Modern view of politics
Politics is often treated as:
- conflict management
- bargaining between private interests
- protection of individual rights
- administrative compromise
MacIntyre’s view
Politics should resemble a shared moral project:
- grounded in a common understanding of the good
- shaped by the reality of dependence
- oriented toward the flourishing of the whole community
Without a shared telos or moral direction, politics collapses into bureaucratic management.
How Modern Society Hides Dependence
Stephen concludes by explaining why modern people often forget this fuller picture of the human being.
Main culprits
- bureaucracy
- market logic
- efficiency thinking
- output-based evaluation
These systems encourage people to measure worth by productivity and exchange value. That makes dependent people—children, the sick, the elderly, the disabled—seem like burdens because they do not “pay back” care in equal terms.
MacIntyre’s critique
He is not anti-market, but he objects to a society where market logic becomes the default way of understanding human value. In that setting:
- dependence looks like failure
- care looks inefficient
- vulnerability becomes a liability
- moral life gets reduced to calculation
Key Takeaways
- Human beings are not self-made individuals; they are dependent rational animals.
- Dependence is not a defect to be ashamed of—it is a basic human reality.
- Moral life requires not only justice and courage, but also care-based virtues like mercy, beneficence, and generosity.

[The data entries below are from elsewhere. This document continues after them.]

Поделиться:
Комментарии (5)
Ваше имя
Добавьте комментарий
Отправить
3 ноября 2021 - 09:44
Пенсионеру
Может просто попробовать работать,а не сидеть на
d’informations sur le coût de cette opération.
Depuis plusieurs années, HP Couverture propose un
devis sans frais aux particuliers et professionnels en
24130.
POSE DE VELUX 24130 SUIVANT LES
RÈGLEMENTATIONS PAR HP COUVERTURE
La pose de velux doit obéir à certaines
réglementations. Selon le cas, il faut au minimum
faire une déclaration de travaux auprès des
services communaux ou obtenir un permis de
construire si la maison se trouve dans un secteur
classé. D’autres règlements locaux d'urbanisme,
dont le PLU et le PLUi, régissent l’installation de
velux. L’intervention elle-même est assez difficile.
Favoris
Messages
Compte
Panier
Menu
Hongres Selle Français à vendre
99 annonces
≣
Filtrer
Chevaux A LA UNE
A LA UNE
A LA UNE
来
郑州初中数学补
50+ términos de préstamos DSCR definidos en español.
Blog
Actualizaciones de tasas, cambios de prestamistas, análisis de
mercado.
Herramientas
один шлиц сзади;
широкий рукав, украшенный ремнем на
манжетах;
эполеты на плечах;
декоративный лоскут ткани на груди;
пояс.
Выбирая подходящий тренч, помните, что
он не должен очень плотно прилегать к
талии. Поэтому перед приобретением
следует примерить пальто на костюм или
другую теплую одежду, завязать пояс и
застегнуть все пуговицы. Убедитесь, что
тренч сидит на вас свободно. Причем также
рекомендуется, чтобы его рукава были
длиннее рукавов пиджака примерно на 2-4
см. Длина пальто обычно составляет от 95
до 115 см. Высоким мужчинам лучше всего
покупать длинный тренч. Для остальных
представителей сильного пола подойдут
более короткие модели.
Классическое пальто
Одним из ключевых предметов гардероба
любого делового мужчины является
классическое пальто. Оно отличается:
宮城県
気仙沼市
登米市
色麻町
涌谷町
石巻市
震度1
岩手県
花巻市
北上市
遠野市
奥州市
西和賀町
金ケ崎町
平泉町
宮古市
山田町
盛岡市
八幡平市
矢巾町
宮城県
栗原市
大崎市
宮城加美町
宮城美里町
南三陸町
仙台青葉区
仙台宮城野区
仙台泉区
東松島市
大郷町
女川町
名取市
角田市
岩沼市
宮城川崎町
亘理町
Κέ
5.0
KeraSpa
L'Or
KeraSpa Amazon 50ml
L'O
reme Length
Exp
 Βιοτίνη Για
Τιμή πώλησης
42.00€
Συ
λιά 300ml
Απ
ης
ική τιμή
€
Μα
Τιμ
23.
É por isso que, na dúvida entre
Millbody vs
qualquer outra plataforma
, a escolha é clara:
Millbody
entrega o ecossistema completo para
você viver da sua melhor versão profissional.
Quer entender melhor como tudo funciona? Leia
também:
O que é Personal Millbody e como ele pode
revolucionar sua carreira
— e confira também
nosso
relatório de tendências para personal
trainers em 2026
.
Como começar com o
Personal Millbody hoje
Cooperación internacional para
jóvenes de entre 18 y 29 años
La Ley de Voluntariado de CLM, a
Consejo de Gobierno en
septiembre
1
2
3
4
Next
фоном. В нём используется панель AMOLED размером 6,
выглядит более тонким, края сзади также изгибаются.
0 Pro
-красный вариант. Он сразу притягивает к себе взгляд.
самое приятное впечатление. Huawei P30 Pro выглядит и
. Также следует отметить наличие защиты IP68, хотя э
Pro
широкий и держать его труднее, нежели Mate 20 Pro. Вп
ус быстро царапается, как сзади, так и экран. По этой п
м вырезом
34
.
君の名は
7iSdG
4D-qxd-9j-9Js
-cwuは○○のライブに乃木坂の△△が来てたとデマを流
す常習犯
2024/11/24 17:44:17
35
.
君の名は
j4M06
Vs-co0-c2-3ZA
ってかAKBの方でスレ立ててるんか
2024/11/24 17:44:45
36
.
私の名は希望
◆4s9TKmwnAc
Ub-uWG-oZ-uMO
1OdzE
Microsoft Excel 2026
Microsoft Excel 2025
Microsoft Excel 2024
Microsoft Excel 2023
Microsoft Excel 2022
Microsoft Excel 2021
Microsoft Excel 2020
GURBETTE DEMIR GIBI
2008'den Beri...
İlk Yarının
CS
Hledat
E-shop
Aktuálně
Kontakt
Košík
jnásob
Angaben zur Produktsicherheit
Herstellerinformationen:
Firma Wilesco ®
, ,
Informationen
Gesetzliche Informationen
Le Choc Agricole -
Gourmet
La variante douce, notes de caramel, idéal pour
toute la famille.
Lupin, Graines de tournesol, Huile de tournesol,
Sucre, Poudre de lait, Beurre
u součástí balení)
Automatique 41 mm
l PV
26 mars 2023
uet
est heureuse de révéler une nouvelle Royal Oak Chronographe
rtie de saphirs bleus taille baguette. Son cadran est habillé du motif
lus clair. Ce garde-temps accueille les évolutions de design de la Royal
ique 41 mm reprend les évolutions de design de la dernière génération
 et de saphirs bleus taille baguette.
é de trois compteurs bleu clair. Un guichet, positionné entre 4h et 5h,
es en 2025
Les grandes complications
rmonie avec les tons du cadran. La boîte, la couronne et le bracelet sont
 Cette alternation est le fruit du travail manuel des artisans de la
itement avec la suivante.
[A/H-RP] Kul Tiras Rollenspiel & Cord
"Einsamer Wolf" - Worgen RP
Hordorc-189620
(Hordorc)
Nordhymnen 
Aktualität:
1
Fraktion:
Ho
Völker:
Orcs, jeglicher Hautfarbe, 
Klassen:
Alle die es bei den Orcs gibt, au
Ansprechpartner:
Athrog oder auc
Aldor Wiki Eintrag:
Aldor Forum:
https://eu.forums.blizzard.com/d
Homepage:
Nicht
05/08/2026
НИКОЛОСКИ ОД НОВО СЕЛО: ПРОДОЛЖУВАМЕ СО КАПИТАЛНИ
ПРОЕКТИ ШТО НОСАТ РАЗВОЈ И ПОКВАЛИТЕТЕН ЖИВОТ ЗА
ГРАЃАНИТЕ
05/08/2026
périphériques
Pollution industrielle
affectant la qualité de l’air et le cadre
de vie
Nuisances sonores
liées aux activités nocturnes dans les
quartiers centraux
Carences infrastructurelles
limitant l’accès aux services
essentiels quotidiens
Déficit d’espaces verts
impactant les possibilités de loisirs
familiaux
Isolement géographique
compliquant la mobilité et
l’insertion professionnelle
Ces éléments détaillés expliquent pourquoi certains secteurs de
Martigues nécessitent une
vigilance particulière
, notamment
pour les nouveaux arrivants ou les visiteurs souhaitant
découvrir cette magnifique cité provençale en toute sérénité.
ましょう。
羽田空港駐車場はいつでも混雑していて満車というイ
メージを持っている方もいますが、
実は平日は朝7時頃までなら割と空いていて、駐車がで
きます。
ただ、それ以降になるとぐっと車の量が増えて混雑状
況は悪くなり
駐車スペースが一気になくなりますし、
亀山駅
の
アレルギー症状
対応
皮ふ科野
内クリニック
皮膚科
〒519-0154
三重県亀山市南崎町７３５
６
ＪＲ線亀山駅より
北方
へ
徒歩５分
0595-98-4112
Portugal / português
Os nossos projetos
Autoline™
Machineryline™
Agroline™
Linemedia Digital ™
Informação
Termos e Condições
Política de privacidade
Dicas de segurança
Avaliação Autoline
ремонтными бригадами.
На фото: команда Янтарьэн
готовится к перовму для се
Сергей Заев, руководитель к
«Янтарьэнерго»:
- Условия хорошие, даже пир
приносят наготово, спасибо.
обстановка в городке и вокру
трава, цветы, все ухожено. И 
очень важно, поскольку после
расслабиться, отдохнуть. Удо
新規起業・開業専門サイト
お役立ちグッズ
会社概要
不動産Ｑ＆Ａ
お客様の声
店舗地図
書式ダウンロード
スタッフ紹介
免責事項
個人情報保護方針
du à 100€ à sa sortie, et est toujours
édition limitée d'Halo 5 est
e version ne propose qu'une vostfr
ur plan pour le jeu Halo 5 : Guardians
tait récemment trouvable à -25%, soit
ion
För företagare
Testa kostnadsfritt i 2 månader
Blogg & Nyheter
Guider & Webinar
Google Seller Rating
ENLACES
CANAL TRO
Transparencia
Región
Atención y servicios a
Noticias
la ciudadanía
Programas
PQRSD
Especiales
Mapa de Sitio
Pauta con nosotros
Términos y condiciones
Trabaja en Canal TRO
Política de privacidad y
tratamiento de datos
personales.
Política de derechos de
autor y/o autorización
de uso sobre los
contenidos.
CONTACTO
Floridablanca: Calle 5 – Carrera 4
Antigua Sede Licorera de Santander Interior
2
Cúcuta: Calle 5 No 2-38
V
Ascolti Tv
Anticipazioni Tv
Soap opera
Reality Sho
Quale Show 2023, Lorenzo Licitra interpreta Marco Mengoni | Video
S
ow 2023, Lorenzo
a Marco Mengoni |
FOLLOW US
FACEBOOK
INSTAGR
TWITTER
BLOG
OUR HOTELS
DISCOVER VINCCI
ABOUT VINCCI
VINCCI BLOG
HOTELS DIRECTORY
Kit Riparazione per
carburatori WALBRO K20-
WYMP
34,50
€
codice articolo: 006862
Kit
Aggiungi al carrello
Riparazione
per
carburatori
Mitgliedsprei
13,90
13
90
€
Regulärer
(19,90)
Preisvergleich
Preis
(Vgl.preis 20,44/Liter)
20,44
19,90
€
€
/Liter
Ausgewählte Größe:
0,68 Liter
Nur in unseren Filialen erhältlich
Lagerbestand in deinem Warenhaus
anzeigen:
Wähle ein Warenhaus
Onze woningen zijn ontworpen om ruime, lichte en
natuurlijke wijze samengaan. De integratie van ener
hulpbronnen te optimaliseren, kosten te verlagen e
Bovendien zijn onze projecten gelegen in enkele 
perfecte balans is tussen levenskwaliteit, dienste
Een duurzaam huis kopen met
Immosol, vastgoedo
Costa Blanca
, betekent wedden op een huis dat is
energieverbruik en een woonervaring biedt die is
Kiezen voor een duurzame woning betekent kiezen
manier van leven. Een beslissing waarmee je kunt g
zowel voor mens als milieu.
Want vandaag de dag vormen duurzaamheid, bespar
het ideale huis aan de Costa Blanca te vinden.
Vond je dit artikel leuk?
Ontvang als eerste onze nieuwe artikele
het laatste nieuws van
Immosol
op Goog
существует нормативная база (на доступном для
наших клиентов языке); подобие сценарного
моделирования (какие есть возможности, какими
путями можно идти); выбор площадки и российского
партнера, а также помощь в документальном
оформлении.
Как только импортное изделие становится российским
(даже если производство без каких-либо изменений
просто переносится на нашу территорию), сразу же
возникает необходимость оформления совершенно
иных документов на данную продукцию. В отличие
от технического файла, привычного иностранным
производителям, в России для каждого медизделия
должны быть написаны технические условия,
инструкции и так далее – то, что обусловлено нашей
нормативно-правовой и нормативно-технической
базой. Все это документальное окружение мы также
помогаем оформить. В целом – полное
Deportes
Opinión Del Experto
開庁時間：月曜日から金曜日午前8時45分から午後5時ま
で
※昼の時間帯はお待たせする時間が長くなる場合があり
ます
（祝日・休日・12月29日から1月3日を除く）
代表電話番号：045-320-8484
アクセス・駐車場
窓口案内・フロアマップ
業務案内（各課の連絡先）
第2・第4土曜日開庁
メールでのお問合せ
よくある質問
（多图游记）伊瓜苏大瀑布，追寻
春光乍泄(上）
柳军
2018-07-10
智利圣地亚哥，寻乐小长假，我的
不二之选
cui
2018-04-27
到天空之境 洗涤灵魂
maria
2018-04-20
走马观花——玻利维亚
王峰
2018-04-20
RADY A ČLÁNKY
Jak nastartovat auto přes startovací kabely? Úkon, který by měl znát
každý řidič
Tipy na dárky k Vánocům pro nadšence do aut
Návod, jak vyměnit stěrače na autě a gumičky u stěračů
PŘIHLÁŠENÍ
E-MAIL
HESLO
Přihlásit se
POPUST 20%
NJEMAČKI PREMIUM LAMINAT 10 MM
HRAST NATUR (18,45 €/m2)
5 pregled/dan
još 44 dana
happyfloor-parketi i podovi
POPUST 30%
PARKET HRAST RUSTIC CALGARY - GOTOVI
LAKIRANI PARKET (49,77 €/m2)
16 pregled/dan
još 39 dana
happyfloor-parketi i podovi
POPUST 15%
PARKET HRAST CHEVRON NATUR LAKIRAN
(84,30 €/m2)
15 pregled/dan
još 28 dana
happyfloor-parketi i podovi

- Rationality develops through relationships of nurture, education, and trust.
- Politics and success should be judged by how well they support the vulnerable, not just the strongest or most productive.
- Modern bureaucracy and market thinking can obscure the moral importance of dependence and care.
Final Insight
The episode’s central message is that human flourishing is inseparable from vulnerability, care, and mutual reliance. MacIntyre invites us to stop seeing dependence as the opposite of freedom and instead recognize it as one of the conditions that makes real freedom possible.